Num dos beliches se sentava
um homem de uns trinta anos, tão gordo que dava a impressão de escorrer de
sobre si mesmo. Os outros seis homens dirigiam-se a este com respeito e até com
algum temor. Só foi preciso estar na cela por uma tarde para concluir que o
obeso fora o pior dos presos ali, tinha sido acusado de matar o irmão por
algumas gramas de droga. Os demais eram meros assaltantes e ladrões estúpidos e
azarados.
Às sete horas um carcereiro
veio trazer uma janta que, assim como os beliches, não era suficiente para oito
homens; o estado supria o presídio conforme o projeto e não conforme a situação
real. Suspeitou que cada homem fosse comer metade do prato, visto que era uma
cela para quatro preenchida por oito homens. Mas o que viu o deixou estupefato.

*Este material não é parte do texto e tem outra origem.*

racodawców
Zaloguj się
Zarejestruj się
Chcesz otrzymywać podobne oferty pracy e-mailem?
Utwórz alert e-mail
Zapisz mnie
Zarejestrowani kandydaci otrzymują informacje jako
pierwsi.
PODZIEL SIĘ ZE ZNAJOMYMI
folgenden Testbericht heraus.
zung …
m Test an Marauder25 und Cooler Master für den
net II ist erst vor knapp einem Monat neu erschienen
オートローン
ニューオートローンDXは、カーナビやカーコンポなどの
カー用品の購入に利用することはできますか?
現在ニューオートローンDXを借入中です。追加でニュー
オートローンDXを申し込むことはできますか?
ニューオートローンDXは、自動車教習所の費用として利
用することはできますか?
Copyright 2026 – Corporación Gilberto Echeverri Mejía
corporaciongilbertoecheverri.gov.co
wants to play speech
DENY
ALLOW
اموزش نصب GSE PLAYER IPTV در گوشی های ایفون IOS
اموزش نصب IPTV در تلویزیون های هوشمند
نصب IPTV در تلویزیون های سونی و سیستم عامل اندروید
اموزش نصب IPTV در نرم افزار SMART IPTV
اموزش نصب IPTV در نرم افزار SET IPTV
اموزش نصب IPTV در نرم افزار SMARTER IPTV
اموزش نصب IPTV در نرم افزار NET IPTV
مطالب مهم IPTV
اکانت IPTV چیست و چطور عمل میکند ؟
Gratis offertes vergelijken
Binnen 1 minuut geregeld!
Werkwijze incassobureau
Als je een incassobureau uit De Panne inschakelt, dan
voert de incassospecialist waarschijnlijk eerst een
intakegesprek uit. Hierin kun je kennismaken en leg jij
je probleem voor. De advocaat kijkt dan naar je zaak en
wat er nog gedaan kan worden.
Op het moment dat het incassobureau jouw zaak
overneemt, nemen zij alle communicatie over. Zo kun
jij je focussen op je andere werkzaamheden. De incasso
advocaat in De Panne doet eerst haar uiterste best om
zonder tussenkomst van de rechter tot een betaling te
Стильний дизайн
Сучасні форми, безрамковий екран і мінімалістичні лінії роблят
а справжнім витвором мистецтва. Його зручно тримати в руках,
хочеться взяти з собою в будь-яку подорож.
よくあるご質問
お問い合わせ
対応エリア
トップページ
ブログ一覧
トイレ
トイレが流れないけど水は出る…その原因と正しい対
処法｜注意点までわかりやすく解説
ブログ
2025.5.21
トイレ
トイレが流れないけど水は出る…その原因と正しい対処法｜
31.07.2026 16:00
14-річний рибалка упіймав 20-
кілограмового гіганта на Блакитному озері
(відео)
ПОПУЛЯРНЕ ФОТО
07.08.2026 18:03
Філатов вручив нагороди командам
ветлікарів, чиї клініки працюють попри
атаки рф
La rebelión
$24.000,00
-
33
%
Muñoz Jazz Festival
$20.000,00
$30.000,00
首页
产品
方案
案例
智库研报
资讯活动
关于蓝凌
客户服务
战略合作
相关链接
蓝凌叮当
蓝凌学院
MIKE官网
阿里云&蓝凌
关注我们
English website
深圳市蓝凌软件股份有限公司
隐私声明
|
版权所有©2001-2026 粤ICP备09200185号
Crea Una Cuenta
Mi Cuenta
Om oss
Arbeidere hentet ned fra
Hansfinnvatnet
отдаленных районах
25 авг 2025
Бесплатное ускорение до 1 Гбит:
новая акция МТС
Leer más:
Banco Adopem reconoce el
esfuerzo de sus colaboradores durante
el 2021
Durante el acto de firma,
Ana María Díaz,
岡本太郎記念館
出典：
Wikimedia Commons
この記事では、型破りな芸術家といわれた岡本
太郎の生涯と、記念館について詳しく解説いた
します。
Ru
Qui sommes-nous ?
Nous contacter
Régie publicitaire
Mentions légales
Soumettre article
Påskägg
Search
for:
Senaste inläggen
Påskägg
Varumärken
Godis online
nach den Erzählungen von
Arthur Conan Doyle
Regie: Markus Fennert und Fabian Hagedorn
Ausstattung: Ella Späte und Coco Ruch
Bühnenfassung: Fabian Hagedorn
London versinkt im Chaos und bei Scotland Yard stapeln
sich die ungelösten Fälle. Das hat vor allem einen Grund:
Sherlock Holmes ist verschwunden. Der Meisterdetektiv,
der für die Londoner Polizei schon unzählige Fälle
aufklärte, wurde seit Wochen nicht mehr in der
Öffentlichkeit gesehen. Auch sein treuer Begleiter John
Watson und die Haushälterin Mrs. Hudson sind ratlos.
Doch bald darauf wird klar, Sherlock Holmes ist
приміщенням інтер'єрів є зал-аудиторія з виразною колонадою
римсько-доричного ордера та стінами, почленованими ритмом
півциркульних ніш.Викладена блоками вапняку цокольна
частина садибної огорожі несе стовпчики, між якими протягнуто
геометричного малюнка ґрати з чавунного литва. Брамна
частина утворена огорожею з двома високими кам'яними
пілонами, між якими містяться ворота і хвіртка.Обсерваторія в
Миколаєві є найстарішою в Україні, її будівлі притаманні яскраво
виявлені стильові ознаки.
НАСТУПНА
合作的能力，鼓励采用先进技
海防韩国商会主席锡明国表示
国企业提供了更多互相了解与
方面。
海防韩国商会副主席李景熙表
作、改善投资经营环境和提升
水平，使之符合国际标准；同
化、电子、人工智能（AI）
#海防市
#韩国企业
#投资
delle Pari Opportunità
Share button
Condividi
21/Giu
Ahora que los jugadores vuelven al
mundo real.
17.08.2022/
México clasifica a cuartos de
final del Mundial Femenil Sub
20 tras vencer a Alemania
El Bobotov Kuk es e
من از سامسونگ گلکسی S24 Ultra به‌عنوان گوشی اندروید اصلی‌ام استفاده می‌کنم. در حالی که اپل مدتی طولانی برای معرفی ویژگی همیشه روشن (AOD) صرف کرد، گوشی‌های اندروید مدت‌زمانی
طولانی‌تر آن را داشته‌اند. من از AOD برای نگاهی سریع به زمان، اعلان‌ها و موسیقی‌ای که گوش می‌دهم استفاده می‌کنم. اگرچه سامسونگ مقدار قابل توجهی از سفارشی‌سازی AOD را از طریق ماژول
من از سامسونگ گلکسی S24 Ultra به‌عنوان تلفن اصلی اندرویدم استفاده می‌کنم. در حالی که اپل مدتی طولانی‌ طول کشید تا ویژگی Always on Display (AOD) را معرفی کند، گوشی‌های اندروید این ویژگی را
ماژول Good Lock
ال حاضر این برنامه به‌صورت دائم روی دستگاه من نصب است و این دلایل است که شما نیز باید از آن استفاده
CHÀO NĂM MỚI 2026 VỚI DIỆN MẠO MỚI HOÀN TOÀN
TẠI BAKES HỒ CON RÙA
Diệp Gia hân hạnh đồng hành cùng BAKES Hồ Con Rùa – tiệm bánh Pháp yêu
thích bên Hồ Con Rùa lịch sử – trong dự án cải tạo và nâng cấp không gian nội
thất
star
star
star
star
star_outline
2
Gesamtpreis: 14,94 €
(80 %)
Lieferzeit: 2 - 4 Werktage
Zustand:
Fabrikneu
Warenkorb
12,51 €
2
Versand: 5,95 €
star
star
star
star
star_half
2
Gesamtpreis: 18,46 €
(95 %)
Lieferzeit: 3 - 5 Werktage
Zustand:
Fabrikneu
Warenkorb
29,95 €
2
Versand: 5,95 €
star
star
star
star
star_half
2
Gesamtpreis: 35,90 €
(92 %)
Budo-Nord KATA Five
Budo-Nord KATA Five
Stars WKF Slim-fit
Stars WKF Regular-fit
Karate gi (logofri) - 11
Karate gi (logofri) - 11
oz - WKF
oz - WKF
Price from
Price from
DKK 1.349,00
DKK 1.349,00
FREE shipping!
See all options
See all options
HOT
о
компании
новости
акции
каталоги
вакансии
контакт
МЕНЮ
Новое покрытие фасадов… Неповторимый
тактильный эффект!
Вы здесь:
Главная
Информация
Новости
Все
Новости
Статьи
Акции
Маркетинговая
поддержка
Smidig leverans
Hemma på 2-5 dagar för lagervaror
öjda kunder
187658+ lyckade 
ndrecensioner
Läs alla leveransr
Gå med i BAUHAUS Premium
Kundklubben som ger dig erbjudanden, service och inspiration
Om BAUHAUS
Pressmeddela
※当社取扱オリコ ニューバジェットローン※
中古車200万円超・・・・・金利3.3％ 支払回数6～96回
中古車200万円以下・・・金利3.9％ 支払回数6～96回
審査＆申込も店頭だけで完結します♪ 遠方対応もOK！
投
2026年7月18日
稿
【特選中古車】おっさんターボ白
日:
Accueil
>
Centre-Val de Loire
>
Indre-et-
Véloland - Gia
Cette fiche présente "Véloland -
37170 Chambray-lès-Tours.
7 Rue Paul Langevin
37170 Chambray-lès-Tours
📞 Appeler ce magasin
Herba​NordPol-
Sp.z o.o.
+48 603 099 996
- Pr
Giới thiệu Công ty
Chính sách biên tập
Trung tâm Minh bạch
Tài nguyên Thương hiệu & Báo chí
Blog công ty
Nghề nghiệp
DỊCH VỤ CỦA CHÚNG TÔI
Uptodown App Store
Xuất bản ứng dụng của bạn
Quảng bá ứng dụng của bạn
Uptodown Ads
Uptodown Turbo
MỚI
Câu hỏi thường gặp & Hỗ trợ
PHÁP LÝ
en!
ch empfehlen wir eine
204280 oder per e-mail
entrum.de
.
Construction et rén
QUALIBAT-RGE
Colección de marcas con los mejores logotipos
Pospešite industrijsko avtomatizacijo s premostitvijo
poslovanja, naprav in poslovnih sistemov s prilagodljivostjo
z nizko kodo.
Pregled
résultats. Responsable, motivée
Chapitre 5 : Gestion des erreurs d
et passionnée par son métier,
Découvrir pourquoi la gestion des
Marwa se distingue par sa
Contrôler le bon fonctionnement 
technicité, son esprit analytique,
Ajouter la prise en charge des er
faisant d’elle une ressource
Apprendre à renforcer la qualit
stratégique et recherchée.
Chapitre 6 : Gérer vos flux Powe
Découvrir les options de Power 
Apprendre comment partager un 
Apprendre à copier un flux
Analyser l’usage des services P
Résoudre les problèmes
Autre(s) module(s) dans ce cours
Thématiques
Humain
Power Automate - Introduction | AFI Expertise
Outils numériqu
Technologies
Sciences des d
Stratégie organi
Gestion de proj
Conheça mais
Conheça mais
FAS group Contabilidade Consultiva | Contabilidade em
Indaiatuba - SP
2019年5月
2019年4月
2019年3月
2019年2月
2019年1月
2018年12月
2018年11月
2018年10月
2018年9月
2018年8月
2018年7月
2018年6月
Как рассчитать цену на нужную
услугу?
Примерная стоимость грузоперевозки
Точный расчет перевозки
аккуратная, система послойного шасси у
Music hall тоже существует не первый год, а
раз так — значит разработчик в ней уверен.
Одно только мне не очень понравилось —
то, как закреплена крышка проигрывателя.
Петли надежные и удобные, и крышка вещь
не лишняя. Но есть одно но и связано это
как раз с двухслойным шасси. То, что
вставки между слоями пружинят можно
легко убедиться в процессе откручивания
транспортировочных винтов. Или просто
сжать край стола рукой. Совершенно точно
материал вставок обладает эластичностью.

Deram um prato inteiro para o gordo somada a uma porção de cada um, deixando para
Jorge um punhado de arroz sujo com caldo de feijão e a parte mais ossuda da
galinha. Nem sequer viu um grão da farofa. Calados, os homens comiam pouco
enquanto o gordo, com modos repugnantes, se fartava.
- Ei, cara... Isso não é
justo. – falou Jorge, irredutível. Imediatamente todos o olharam assustados. – Isso
aqui que me deram não enche nem o buraco do dente!
O homem gordo afastou a
quentinha lotada, encurvou-se para a frente e apoiou as mãos nos joelhos,
aproximando a cara imensa da dele.
- Vem cá... – cuspiu farofa.
– Você sabe com quem está falando?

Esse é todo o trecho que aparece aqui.